I caught the early bus today.

I didn’t do so a year ago. I didn’t want to run for the bus then. Besides, I wanted to get my newspaper fix at the vending machines before boarding. So, I let the bus leave without me even though one of my bus buddies waiting on line was waving and gesturing to me that he’d get the bus driver to wait.

 It probably saved my life.

Instead of being in harm’s way in the lobby of the World Trade Center when the first jet struck the north tower, I was a city block away ---albeit still within the WTC complex--- alighting from the interstate subway’s escalator. I was spared the harm inflicted on others who died in that lobby or on the street just outside its exits.

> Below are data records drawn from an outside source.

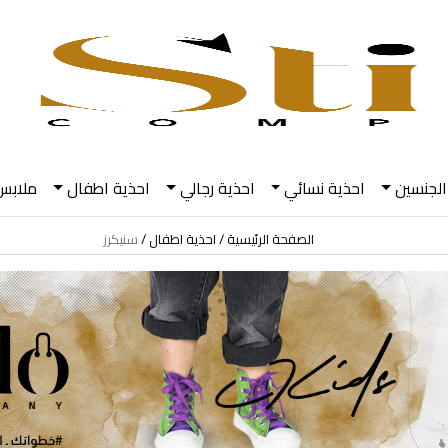
الجنسين
احذية نسائي
احذية رجالي
احذية اطفال
ملابس
الصفحة الرئيسية
احذية اطفال
سنيكرز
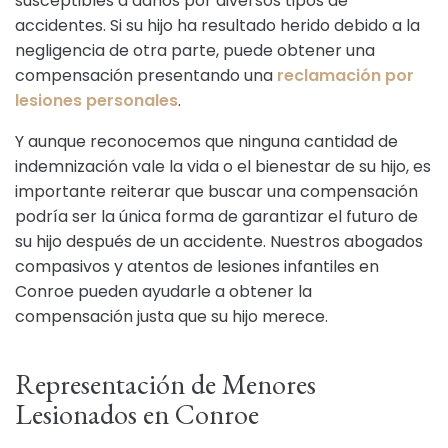
susceptibles a daños por diversos tipos de
accidentes. Si su hijo ha resultado herido debido a la
negligencia de otra parte, puede obtener una
compensación presentando una
reclamación por
lesiones personales
.
Y aunque reconocemos que ninguna cantidad de
indemnización vale la vida o el bienestar de su hijo, es
importante reiterar que buscar una compensación
podría ser la única forma de garantizar el futuro de
su hijo después de un accidente. Nuestros abogados
compasivos y atentos de lesiones infantiles en
Conroe pueden ayudarle a obtener la
compensación justa que su hijo merece.
Representación de Menores
Lesionados en Conroe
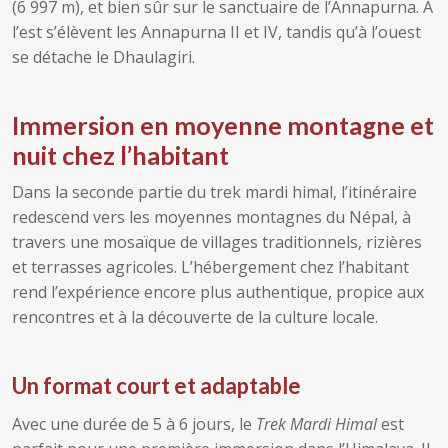
(6 997 m), et bien sûr sur le sanctuaire de l’Annapurna. À
l’est s’élèvent les Annapurna II et IV, tandis qu’à l’ouest
se détache le Dhaulagiri.
Immersion en moyenne montagne et
nuit chez l’habitant
Dans la seconde partie du trek mardi himal, l’itinéraire
redescend vers les moyennes montagnes du Népal, à
travers une mosaïque de villages traditionnels, rizières
et terrasses agricoles. L’hébergement chez l’habitant
rend l’expérience encore plus authentique, propice aux
rencontres et à la découverte de la culture locale.
Un format court et adaptable
Avec une durée de 5 à 6 jours, le
Trek Mardi Himal
est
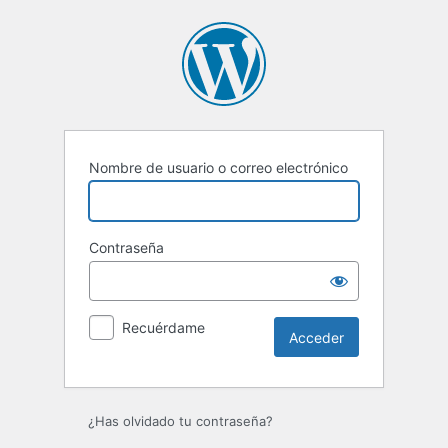
Acceder
Nombre de usuario o correo electrónico
Contraseña
Recuérdame
¿Has olvidado tu contraseña?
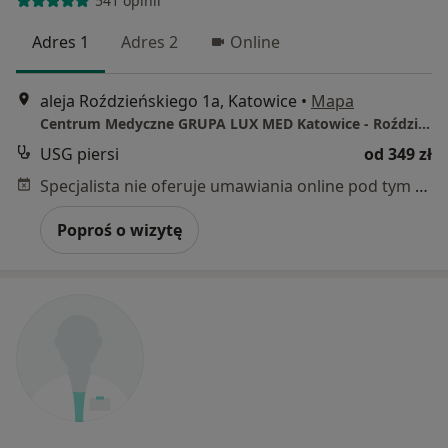
541 opinii
Adres 1
Adres 2
Online
aleja Roździeńskiego 1a, Katowice
•
Mapa
Centrum Medyczne GRUPA LUX MED Katowice - Roździeńskiego 1A
USG piersi
od 349 zł
Specjalista nie oferuje umawiania online pod tym adresem.
Poproś o wizytę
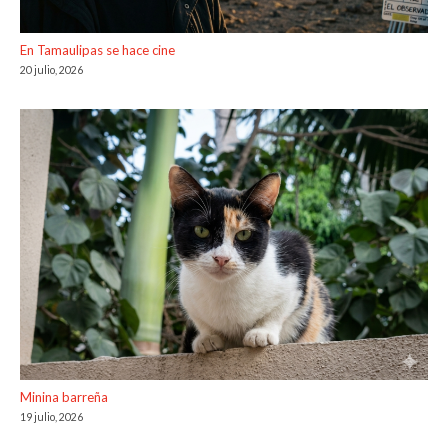
En Tamaulipas se hace cine
20 julio, 2026
Minina barreña
19 julio, 2026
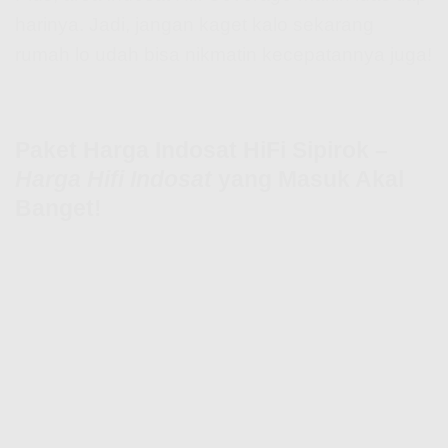
harinya. Jadi, jangan kaget kalo sekarang
rumah lo udah bisa nikmatin kecepatannya juga!
Paket Harga Indosat HiFi Sipirok –
Harga Hifi Indosat
yang Masuk Akal
Banget!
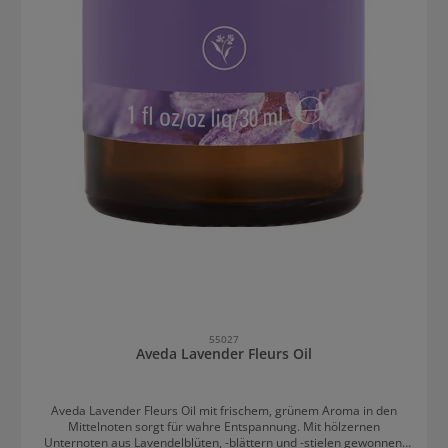
55027
Aveda Lavender Fleurs Oil
Aveda Lavender Fleurs Oil mit frischem, grünem Aroma in den
Mittelnoten sorgt für wahre Entspannung. Mit hölzernen
Unternoten aus Lavendelblüten, -blättern und -stielen gewonnen.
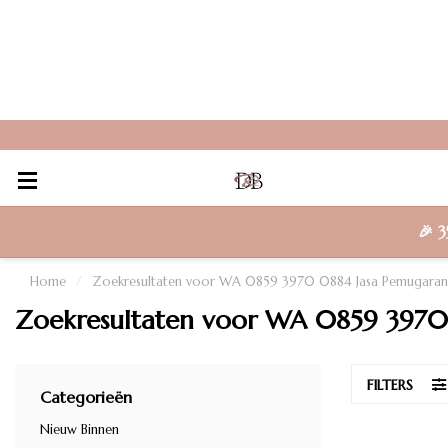
🎉
3
Home
/
Zoekresultaten voor WA 0859 3970 0884 Jasa Pemugaran
Zoekresultaten voor WA 0859 3970
FILTERS
Categorieën
Nieuw Binnen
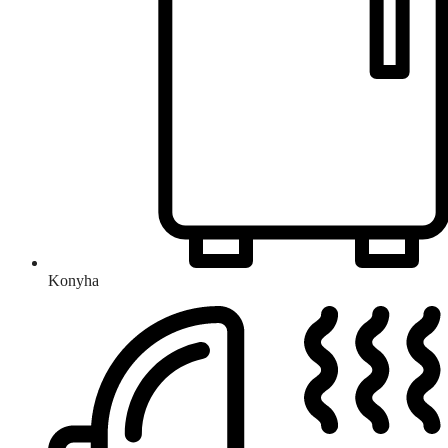
Konyha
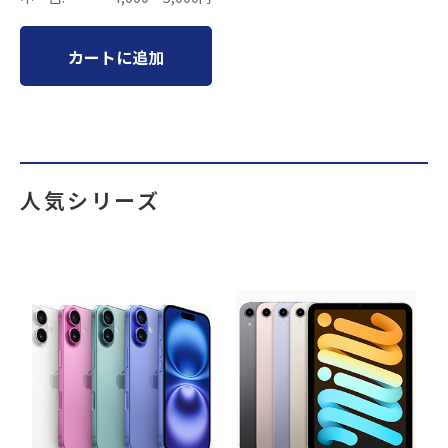
カートに追加
人気シリーズ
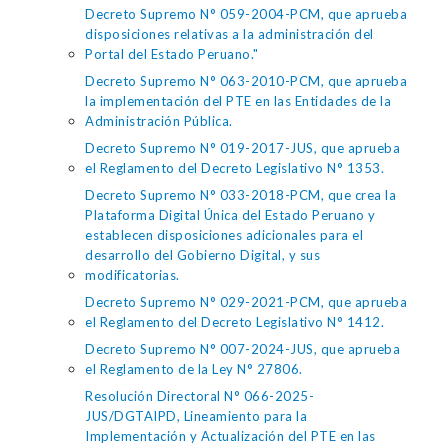
Decreto Supremo N° 059-2004-PCM, que aprueba
disposiciones relativas a la administración del
Portal del Estado Peruano."
Decreto Supremo N° 063-2010-PCM, que aprueba
la implementación del PTE en las Entidades de la
Administración Pública.
Decreto Supremo N° 019-2017-JUS, que aprueba
el Reglamento del Decreto Legislativo N° 1353.
Decreto Supremo N° 033-2018-PCM, que crea la
Plataforma Digital Única del Estado Peruano y
establecen disposiciones adicionales para el
desarrollo del Gobierno Digital, y sus
modificatorias.
Decreto Supremo N° 029-2021-PCM, que aprueba
el Reglamento del Decreto Legislativo N° 1412.
Decreto Supremo N° 007-2024-JUS, que aprueba
el Reglamento de la Ley N° 27806.
Resolución Directoral N° 066-2025-
JUS/DGTAIPD, Lineamiento para la
Implementación y Actualización del PTE en las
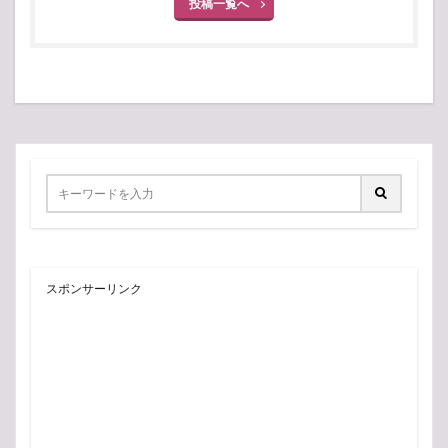
投稿一覧へ
スポンサーリンク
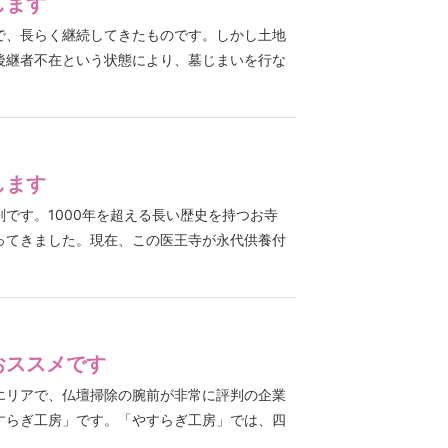
します
で、長らく継続してきたものです。しかし土地
後継者不在という状態により、墓じまいを行な
します
です。1000年を超える長い歴史を持つお寺
ってきました。現在、この医王寺が永代供養付
おススメです
エリアで、仏壇掃除の腕前が非常に評判の企業
すらぎ工房」です。「やすらぎ工房」では、四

I called my wife Linda this morning.

I don’t usually do so when I get to my desk in the office. A year ago as I stood next to the post office across the street from the burning north tower, I decided I had to phone Linda and let her know I was okay. As I went off to search for a pay phone, I started telling the stunned people staring upward at the ghastly sight that this couldn’t be a safe place to remain, that they should move on. I found a pay phone about six blocks away alongside City Hall on Broadway that had a relatively short line and phoned home.

It probably saved my life.

I read in the Times yesterday of a woman who ---to this day--- remains hospitalized from injuries she received when the second jet slammed into and through the south tower, raining debris on people on the street below. She got hurt alongside that post office across from the WTC. I was standing there just minutes before it happened.

I was fortunate. Mine was not a unique case. There are thousands who were fortunate, many more thousands than the thousands whose lives were lost or devastated that day.

We have to be thankful for our good fortune nonetheless and be certain to realize and cherish it.

Today is a day of memorial. My office is tinted red from the sun streaming through the immense flag of the United States draped across the windows of the front of my building. The big bosses have told us that it’s supposed to be business as usual today. But, I doubt it. As I said, we should recognize our good fortune and those who can no longer partake of it.